If it was an option I might enjoy a night away with just DH once a year but I wouldn't go on a full holiday without my children. DD is always welcome to join us but she is an adult now and likes to holiday with her friends (still a student so we pay obviously).

Houseconfusion · 21/08/2016 10:09

goady fucker

Headofthehive55 · 21/08/2016 10:51

Yes it is easier in your own home but I still think it's a big ask and our parents have made it clear it's too much.

I agree to be honest, and will not be offering when I have grandchildren!

I prefer to holiday with parents included. We like their company, and enjoy seeing them interact with grandchildren.

MariposaUno · 21/08/2016 15:26

I used to take my dd abroad when she was younger but as much as she enjoyed it, it was stressful and she was homesick.

I now take her camping and spend quality days with her during the holidays which she enjoys the most, I have done and continue to plan going abroad without her at least once a year if I can afford it until she is much older and still I will plan to go short breaks without her.

She is lucky that her dgp live in a holiday destination in the UK and she loves to spend time with them.

As a parent every day is centred around your child's needs and wants a few days a year of not being a parent is a lifesaver and reminds you that you are not just a mother, if she is away to her dgp I am not going to sit at home and twiddle my thumbs until she returns.

MariposaUno · 21/08/2016 15:50

I remember my dp went away at least once and I can't remember being bothered about it,I just accepted it.

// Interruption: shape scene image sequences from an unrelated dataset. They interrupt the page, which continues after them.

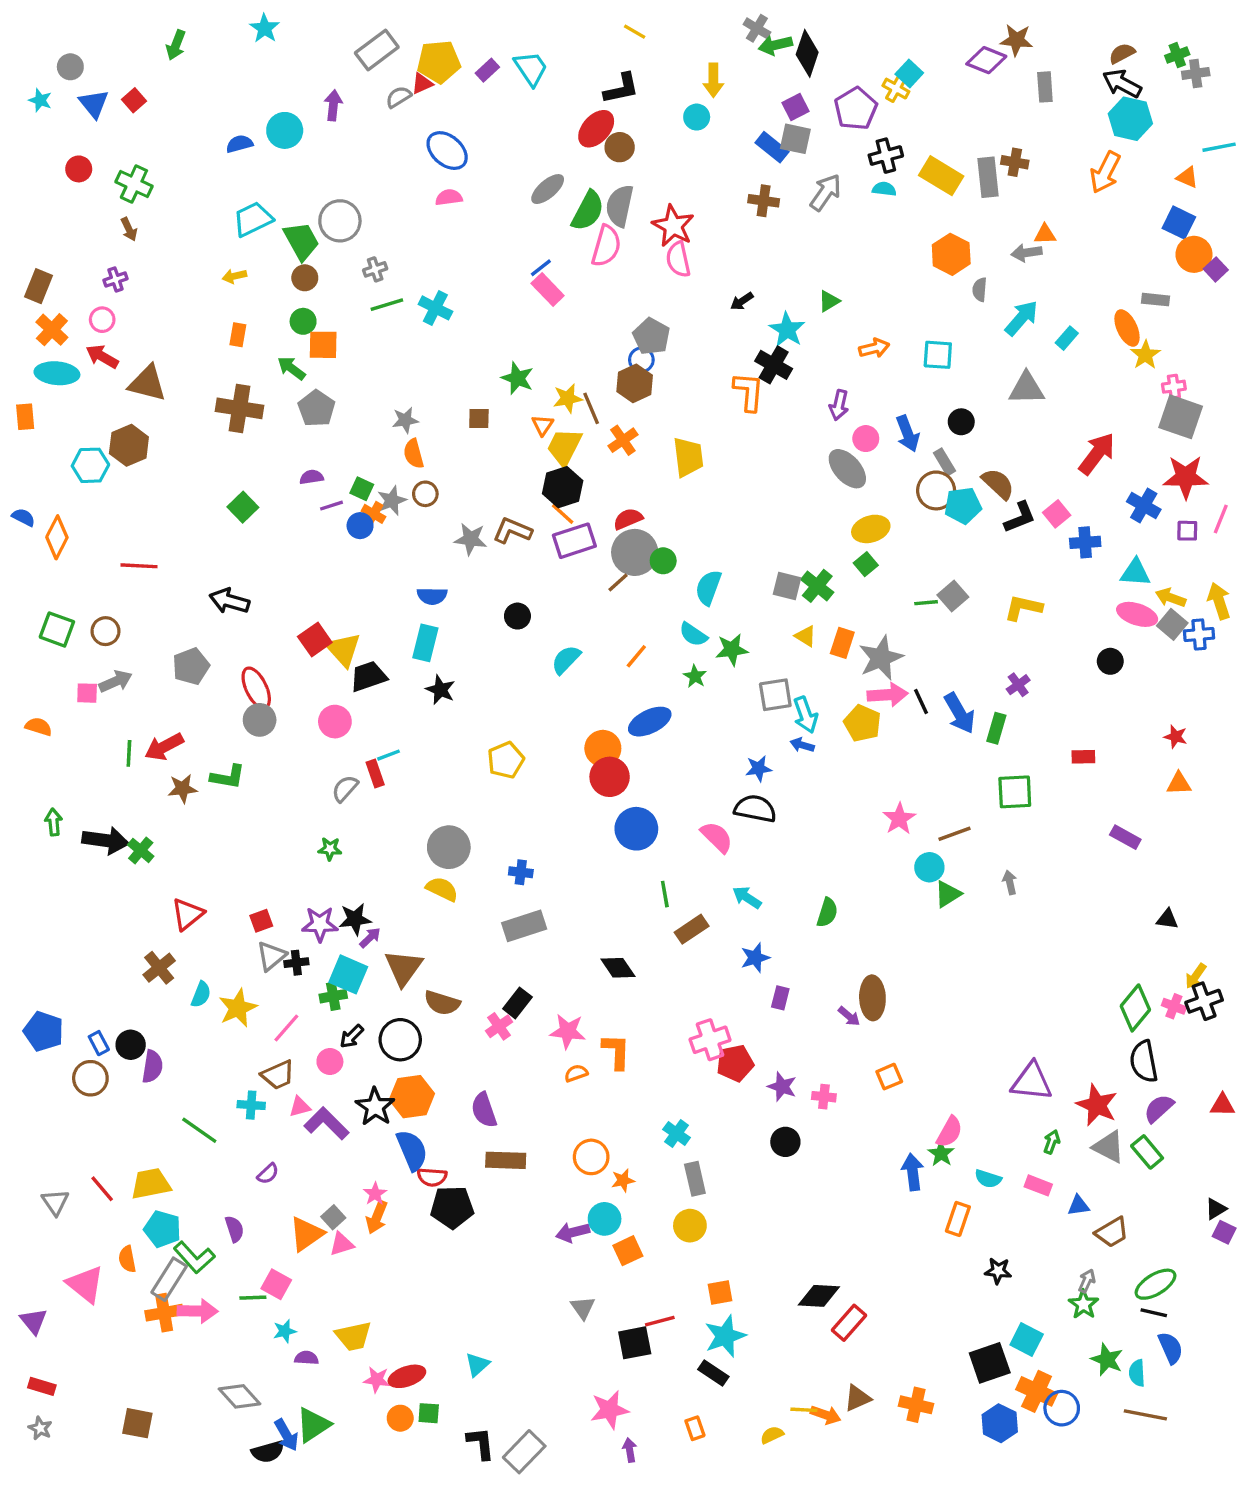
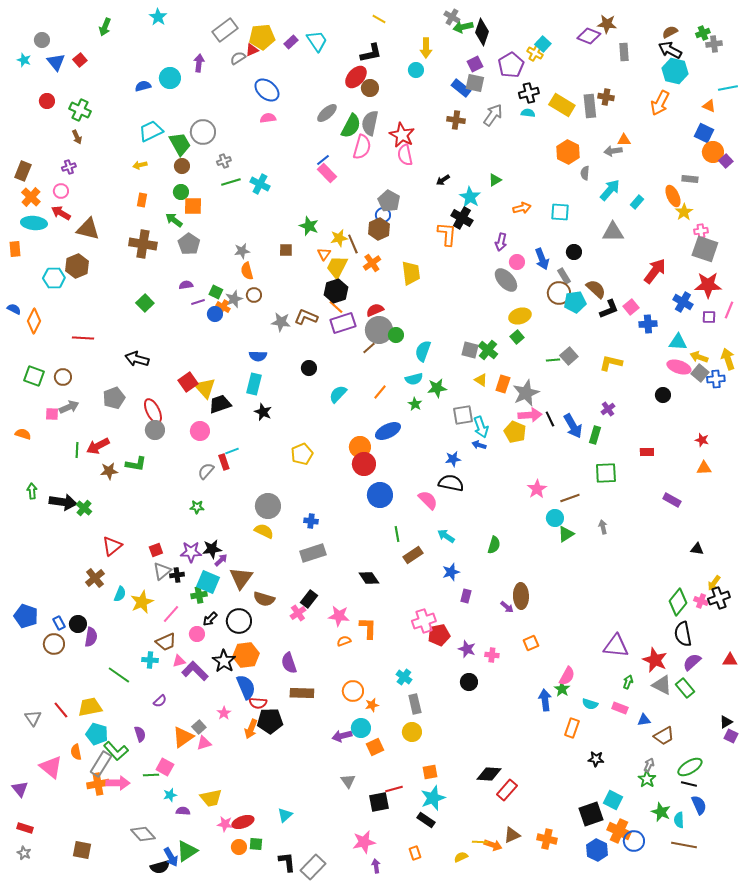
cyan semicircle: (693, 634) -> (414, 379), turned -48
orange arrow: (377, 1217) -> (251, 729), moved

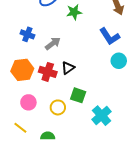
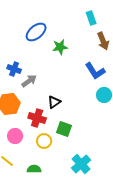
gray arrow: (53, 44) -> (29, 81), moved
red cross: (48, 72) -> (37, 118), moved
cyan cross: (101, 116) -> (81, 164), moved

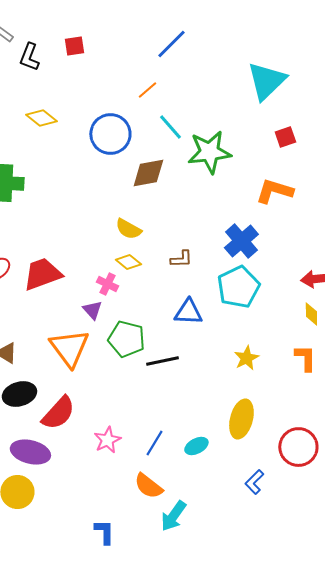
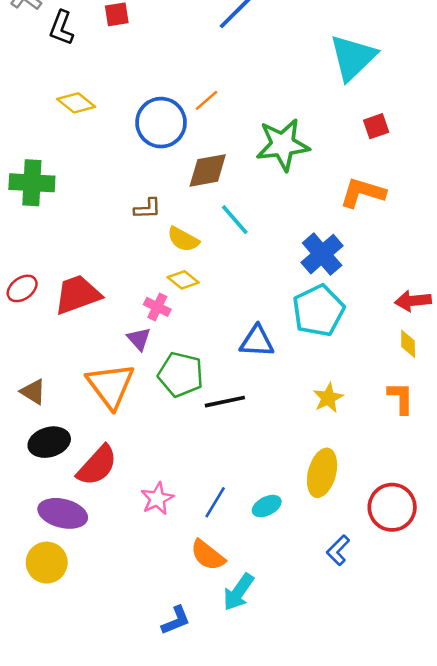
orange line: (147, 90) -> (206, 100), moved
cyan line: (170, 127) -> (235, 220), moved
brown L-shape: (181, 259) -> (147, 209), moved
blue L-shape: (104, 532) -> (176, 620), moved, turned 68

I never grew up with my needs/wants put at the top point for many things and I don't think it did me any long lasting harm.

Children are not the centre of the universe.

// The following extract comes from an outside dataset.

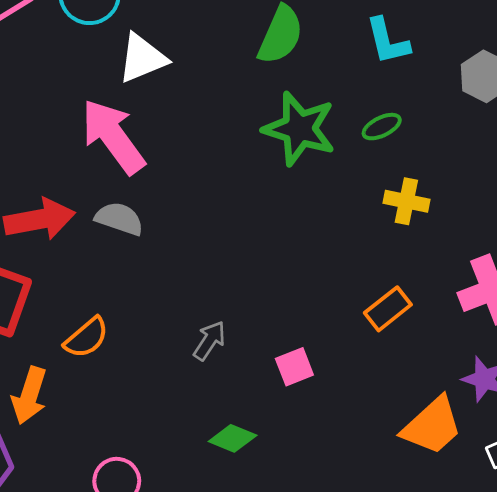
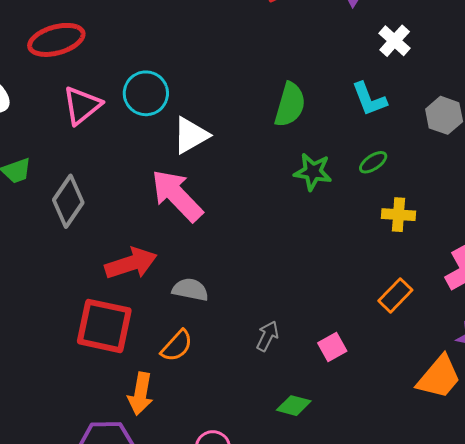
green star: (299, 129) -> (313, 172), size x0.7
gray semicircle: (119, 219) -> (190, 290), moved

Doesn't mean I don't feel a little parental guilt when I choose to go away but I put that aside and remember I'm me and I like I said before not just a mother.

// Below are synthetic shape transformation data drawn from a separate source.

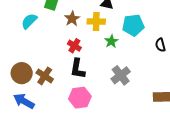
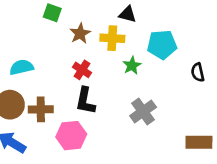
cyan semicircle: (29, 21) -> (21, 67), moved, turned 30
brown cross: (45, 76) -> (41, 109), turned -36
pink hexagon: (80, 98) -> (71, 136), moved

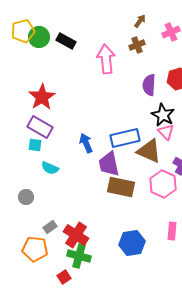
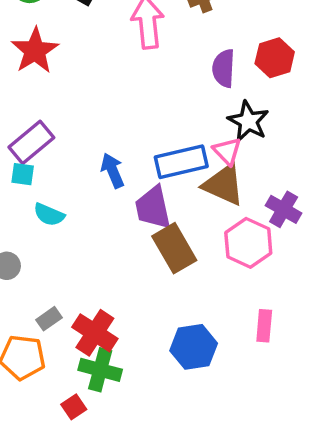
red star: (42, 97) -> (35, 51), moved
purple rectangle: (40, 127) -> (31, 142), turned -70
pink triangle: (166, 132) -> (227, 151), moved
brown rectangle: (121, 187) -> (174, 248), turned 48

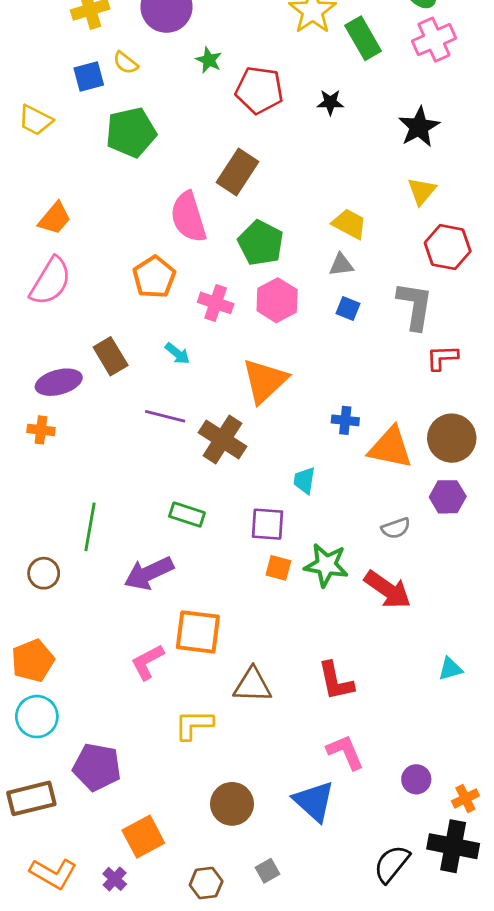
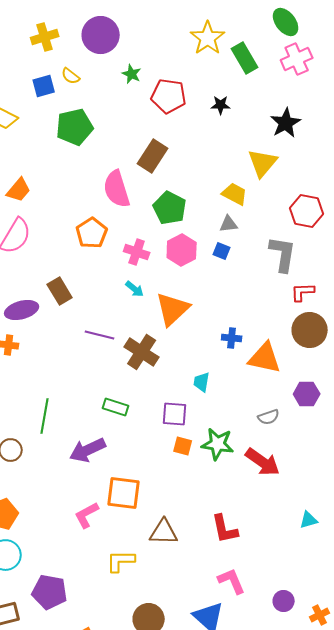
yellow triangle: (422, 191) -> (263, 163), moved, size x1.4
blue square: (348, 308) -> (222, 251), moved
cyan arrow: (177, 353) -> (135, 289), moved
brown circle: (452, 438) -> (310, 330), moved

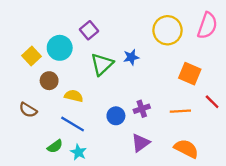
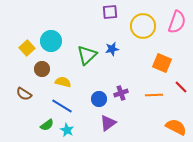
purple square: (89, 30) -> (110, 12), moved, turned 35
purple triangle: (141, 143) -> (108, 123), moved
orange semicircle: (186, 149) -> (176, 127), moved

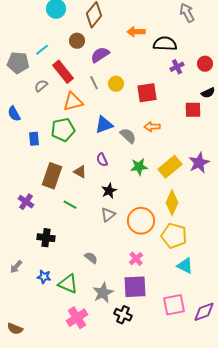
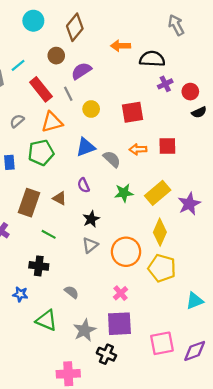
red circle: (205, 64) -> (190, 92), moved
gray line: (94, 83) -> (68, 94), moved
yellow circle: (116, 84) -> (91, 109), moved
gray semicircle: (41, 86) -> (17, 121), moved
red square: (193, 110) -> (167, 146), moved
purple star: (199, 163) -> (189, 204), moved
black cross: (46, 238) -> (39, 266), moved
cyan triangle: (185, 266) -> (195, 301), moved, turned -48
blue star: (44, 277) -> (20, 294), moved
pink cross: (77, 318) -> (68, 374), moved, turned 30

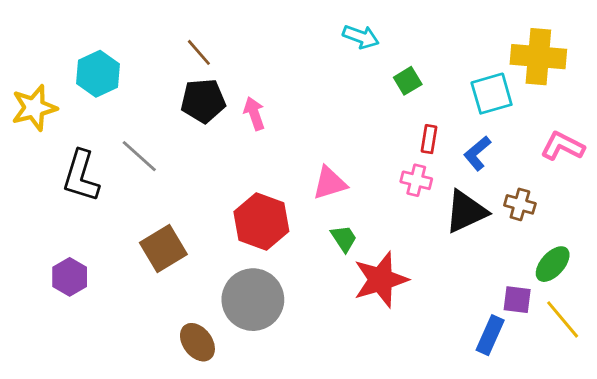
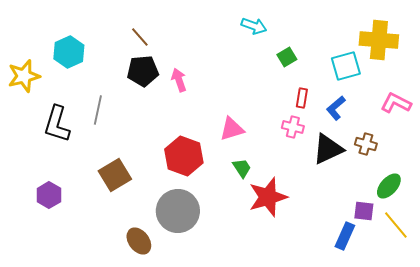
gray line: (139, 156) -> (98, 110), turned 60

islandtiare · 21/08/2016 15:59

I understand it!

Dh and I had a few foreign holidays before we had dc3 ...was doable with 2. funny enough no one wants to babysit 3 under ten Grin

I am Green with envy EnvyEnvyEnvy there's loads of my friends been abroad with just their OHs this summer

PaulDacreCuntyMcCuntFace · 21/08/2016 17:26

Well woop-de-fucking-do for you PinkOcelot. My Dsis has 4 kids and 2 of them have SN. She spends 51 weeks of the year caring for them round the clock. It is 24/7 and they cannot be left alone or unsupervised. She has one week of respite per year, where she gets to have a break - which translates as getting more than 3 or 4 hours of broken sleep per night. But you're so right, she's palming them off Hmm

ohdearme1958 · 21/08/2016 17:48

Look guys. The OP is a piss taker of the highest order and this thread involving the imaginary family was started in order to cause a rammy.

For the most part it hasn't really worked but there are a few replies which will have it rubbing it's warty and hairy hands with glee.

Personally I'm still laughing at it having imaginary kids in an imaginary boarding school whilst lambasting people for having a week away without the kids.

Headofthehive55 · 21/08/2016 19:56

Ive never actually wanted to go away just as a couple since we had children!

jmh740 · 21/08/2016 22:35

I think it really depends on the children I'm a ta and I've seen children who are obviously very hurt when their parents go away without then and then others who love spending time with other family members. I've left mine with my parents for 3 days when we had a short break for our honeymoon.

TreadingTheBoards · 21/08/2016 23:11

I have 1 DD, aged 7. Left her a couple of times for a night away, also left her once for 5 days and once for 7 days. All these times she was with my Mum, Auntie & Sister.

When I left her for 5 days she was aged 2 & in the throws of being a terrible toddler. I ran to the airport & never looked back. She was aged 4 when I left her for a week, it was far too long and after a few days I was pining for her. At 4 she was wonderful company and I didn't enjoy the holiday any more for not having her with me. I am leaving her for 3 days next year because we're going to Rome & I don't feel it's worth keeping her off school for, but i'm sure that's the last holiday/break we'll be having without her. She's great company and loves exploring new places.